» INPUT DATA:
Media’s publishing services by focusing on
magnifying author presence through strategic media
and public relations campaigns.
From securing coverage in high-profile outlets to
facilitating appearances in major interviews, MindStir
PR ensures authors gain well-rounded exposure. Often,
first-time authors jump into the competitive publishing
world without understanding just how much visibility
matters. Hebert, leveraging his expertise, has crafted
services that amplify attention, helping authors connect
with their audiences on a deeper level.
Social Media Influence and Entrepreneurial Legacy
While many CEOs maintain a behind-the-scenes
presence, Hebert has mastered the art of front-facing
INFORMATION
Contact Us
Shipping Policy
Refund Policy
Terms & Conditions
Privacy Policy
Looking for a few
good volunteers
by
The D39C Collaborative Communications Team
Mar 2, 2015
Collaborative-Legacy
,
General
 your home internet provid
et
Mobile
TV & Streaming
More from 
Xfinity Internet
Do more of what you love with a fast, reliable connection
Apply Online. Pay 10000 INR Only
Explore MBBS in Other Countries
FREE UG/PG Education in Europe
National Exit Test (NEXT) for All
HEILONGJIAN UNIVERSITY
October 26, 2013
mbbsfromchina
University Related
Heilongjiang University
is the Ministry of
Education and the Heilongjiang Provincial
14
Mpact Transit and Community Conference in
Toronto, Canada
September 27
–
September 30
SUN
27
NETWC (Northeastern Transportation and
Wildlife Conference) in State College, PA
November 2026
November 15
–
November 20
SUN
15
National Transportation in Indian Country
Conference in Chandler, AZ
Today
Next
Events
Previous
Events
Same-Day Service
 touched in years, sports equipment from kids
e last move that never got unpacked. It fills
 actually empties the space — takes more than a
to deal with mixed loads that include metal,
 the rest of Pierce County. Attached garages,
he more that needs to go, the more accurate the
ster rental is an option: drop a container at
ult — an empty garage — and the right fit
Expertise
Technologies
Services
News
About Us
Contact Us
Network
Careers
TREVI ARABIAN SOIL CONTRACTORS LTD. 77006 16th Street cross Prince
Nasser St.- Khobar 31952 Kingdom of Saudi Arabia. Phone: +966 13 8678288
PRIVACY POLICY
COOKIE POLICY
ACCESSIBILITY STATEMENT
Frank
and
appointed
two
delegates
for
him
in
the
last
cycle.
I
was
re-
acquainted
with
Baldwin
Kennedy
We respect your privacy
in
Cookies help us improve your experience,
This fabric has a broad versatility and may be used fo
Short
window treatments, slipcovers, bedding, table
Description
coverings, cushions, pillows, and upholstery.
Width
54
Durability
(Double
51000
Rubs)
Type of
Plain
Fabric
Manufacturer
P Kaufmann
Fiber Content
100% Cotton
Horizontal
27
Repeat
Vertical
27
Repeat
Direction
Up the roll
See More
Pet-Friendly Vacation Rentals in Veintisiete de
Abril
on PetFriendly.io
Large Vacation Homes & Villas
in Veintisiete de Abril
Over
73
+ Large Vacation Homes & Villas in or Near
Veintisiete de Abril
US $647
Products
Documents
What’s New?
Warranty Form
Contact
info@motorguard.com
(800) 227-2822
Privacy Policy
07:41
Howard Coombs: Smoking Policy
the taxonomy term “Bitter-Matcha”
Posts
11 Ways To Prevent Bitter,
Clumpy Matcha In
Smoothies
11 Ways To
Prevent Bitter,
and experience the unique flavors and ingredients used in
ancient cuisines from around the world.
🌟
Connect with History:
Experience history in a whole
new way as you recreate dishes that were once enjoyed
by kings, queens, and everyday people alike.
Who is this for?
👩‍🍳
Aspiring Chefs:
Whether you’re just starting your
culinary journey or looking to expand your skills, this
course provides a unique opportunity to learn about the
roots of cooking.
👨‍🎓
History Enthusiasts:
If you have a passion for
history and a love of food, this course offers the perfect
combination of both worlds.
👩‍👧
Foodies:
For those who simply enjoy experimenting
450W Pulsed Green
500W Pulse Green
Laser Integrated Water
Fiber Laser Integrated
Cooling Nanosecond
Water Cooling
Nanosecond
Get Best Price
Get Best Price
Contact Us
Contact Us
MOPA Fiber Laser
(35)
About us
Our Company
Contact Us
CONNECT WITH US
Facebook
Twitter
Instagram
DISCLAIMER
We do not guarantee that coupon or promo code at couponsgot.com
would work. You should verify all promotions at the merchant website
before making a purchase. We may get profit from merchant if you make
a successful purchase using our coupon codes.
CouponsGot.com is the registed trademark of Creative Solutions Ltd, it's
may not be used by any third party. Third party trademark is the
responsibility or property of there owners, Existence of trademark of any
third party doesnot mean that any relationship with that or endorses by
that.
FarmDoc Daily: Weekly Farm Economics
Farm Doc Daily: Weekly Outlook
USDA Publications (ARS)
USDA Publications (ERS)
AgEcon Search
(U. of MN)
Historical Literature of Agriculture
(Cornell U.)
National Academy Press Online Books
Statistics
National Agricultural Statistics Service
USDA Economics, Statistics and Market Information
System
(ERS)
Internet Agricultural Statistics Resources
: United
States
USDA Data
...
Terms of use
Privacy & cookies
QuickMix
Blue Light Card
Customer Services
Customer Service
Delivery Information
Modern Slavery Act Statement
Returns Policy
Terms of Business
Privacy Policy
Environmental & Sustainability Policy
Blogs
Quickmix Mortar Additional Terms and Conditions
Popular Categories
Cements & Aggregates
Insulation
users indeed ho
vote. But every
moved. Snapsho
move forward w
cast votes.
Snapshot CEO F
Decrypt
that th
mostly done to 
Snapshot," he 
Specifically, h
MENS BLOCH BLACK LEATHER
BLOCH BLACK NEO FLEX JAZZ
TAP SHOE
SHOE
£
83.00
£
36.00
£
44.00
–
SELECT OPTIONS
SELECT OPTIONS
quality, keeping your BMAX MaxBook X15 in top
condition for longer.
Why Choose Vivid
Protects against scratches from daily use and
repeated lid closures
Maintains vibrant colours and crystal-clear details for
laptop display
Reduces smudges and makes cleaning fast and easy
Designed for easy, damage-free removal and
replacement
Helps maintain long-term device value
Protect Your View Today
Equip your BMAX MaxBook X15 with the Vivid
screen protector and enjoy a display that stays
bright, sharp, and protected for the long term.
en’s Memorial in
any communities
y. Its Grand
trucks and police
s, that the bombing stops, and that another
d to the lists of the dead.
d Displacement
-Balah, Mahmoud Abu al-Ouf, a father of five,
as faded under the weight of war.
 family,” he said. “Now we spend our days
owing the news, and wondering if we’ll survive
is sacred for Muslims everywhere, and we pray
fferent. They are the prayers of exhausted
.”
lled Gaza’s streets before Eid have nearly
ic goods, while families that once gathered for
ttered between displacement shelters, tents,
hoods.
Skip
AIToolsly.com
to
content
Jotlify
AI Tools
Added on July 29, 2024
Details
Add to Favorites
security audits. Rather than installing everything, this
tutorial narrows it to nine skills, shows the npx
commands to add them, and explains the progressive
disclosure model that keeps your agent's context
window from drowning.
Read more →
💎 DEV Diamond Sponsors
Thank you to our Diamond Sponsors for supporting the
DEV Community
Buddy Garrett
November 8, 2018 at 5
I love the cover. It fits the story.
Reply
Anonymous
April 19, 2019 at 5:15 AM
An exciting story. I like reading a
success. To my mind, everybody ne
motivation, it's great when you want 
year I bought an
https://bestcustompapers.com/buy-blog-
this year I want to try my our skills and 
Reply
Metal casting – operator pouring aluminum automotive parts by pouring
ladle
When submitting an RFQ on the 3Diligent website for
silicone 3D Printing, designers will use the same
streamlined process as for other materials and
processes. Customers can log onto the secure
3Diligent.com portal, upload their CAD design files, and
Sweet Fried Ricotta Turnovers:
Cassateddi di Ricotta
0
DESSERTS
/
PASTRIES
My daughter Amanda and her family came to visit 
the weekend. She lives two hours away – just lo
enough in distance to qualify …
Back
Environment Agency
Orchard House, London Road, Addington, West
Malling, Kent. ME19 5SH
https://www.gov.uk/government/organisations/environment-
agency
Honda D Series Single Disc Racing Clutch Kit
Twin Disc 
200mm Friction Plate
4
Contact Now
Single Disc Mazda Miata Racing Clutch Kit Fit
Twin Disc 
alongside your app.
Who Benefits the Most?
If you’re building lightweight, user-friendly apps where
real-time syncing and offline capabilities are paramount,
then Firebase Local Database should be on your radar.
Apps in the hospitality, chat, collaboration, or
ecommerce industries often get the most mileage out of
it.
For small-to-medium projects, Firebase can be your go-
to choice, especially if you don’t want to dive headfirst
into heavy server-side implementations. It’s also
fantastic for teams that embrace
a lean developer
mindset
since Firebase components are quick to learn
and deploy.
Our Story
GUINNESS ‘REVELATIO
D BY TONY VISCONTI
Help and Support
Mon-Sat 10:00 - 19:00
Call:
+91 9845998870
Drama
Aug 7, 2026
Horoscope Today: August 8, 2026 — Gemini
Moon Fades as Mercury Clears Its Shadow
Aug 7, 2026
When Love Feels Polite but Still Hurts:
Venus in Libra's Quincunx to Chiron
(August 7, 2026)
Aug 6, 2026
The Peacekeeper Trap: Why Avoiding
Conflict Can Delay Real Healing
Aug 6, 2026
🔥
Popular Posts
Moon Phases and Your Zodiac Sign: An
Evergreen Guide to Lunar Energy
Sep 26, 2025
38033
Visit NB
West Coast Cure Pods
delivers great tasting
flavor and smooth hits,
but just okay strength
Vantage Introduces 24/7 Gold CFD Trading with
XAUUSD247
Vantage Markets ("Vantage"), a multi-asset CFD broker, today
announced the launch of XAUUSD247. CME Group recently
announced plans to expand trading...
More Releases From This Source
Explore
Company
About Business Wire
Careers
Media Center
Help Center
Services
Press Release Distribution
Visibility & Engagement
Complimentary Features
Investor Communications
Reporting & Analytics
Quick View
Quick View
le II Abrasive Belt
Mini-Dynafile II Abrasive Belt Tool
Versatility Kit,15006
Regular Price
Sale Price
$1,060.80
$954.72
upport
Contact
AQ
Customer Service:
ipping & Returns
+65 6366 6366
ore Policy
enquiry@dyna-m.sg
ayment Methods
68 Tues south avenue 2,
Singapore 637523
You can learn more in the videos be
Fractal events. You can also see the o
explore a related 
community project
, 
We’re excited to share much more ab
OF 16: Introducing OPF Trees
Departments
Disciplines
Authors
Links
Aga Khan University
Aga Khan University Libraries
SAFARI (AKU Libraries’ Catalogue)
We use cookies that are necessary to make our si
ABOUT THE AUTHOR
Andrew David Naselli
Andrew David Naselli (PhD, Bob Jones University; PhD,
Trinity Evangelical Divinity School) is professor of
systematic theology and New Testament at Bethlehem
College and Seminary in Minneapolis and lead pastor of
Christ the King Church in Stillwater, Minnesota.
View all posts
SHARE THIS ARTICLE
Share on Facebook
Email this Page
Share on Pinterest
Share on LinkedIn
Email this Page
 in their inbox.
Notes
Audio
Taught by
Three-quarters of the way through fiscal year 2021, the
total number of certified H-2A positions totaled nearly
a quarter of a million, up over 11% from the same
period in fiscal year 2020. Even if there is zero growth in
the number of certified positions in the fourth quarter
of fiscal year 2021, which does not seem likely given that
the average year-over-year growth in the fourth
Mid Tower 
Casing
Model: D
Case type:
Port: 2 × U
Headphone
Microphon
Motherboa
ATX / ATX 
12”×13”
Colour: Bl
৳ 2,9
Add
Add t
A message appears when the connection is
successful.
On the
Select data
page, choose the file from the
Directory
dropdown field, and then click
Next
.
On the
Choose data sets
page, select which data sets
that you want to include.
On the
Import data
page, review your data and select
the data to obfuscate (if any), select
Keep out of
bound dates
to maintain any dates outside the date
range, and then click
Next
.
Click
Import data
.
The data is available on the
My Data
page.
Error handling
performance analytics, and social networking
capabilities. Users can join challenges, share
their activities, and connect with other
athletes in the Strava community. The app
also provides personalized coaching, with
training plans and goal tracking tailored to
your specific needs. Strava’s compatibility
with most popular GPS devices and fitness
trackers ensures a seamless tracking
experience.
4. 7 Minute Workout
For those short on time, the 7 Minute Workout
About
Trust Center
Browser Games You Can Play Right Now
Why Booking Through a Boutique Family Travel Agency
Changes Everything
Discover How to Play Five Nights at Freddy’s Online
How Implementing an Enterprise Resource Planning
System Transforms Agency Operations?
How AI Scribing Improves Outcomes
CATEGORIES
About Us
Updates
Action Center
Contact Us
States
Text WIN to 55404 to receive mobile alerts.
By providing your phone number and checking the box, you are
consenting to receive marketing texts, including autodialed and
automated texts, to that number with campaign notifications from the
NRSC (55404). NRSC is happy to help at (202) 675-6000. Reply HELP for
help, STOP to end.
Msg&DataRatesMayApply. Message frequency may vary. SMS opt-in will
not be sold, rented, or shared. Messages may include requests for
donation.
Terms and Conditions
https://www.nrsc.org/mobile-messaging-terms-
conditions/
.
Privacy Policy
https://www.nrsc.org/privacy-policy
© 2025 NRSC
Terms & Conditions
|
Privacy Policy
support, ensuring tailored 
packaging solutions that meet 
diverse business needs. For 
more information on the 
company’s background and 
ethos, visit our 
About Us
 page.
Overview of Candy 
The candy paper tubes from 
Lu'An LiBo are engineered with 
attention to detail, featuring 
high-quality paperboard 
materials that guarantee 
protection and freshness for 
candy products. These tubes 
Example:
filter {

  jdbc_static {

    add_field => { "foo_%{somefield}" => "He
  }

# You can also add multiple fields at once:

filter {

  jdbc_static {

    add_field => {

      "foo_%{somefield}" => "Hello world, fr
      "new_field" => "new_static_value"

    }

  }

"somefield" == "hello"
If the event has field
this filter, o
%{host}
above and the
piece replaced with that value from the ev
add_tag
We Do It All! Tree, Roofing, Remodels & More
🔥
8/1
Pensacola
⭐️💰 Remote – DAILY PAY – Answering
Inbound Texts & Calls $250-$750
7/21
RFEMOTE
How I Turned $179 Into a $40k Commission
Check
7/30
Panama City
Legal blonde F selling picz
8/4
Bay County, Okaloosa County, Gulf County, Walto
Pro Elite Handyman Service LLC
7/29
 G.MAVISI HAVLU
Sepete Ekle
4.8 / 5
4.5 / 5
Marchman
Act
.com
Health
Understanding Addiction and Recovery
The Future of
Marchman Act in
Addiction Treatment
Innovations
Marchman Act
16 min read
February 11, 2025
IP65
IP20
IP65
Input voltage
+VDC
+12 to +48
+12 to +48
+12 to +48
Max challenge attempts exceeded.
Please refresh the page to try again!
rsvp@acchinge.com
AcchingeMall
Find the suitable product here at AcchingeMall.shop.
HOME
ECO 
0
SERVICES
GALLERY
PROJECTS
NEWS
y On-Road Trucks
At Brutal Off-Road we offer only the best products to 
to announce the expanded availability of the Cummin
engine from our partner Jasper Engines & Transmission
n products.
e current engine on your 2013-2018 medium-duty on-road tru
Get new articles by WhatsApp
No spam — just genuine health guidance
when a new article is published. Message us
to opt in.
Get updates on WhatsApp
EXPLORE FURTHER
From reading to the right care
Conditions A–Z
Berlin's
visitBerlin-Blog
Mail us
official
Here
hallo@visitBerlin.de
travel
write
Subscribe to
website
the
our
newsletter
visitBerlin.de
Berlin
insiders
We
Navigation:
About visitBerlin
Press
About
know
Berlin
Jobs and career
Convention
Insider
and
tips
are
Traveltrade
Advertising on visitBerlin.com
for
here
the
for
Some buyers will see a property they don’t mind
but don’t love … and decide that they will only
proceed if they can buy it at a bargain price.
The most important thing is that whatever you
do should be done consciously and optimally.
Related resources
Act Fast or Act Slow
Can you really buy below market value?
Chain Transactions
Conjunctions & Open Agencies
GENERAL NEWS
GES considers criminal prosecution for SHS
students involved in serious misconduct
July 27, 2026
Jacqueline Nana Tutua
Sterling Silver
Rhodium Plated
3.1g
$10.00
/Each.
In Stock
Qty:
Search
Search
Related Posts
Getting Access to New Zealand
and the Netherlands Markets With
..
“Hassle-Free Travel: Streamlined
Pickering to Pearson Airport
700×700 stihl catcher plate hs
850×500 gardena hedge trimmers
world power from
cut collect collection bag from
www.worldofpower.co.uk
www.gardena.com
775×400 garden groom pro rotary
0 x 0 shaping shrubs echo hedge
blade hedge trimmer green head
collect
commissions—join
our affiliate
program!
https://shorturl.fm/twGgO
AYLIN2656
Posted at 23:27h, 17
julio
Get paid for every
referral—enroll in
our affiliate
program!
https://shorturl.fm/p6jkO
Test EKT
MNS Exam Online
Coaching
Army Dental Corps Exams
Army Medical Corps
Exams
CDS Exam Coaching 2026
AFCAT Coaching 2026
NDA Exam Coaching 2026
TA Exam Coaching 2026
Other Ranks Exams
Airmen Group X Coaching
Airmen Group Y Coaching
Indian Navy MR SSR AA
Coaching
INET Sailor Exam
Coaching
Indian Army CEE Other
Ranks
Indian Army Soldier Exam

» EXERCISE OBJECTIVE: Only one part of the material above is to be transcribed, namely the lines starting with the line that has "bound dates" and going on through the line that has "Text WIN to 55404 to receive mobile alerts.", exactly as they stand.

» ANSWER SPACE:
bound dates
to maintain any dates outside the date
range, and then click
Next
.
Click
Import data
.
The data is available on the
My Data
page.
Error handling
performance analytics, and social networking
capabilities. Users can join challenges, share
their activities, and connect with other
athletes in the Strava community. The app
also provides personalized coaching, with
training plans and goal tracking tailored to
your specific needs. Strava’s compatibility
with most popular GPS devices and fitness
trackers ensures a seamless tracking
experience.
4. 7 Minute Workout
For those short on time, the 7 Minute Workout
About
Trust Center
Browser Games You Can Play Right Now
Why Booking Through a Boutique Family Travel Agency
Changes Everything
Discover How to Play Five Nights at Freddy’s Online
How Implementing an Enterprise Resource Planning
System Transforms Agency Operations?
How AI Scribing Improves Outcomes
CATEGORIES
About Us
Updates
Action Center
Contact Us
States
Text WIN to 55404 to receive mobile alerts.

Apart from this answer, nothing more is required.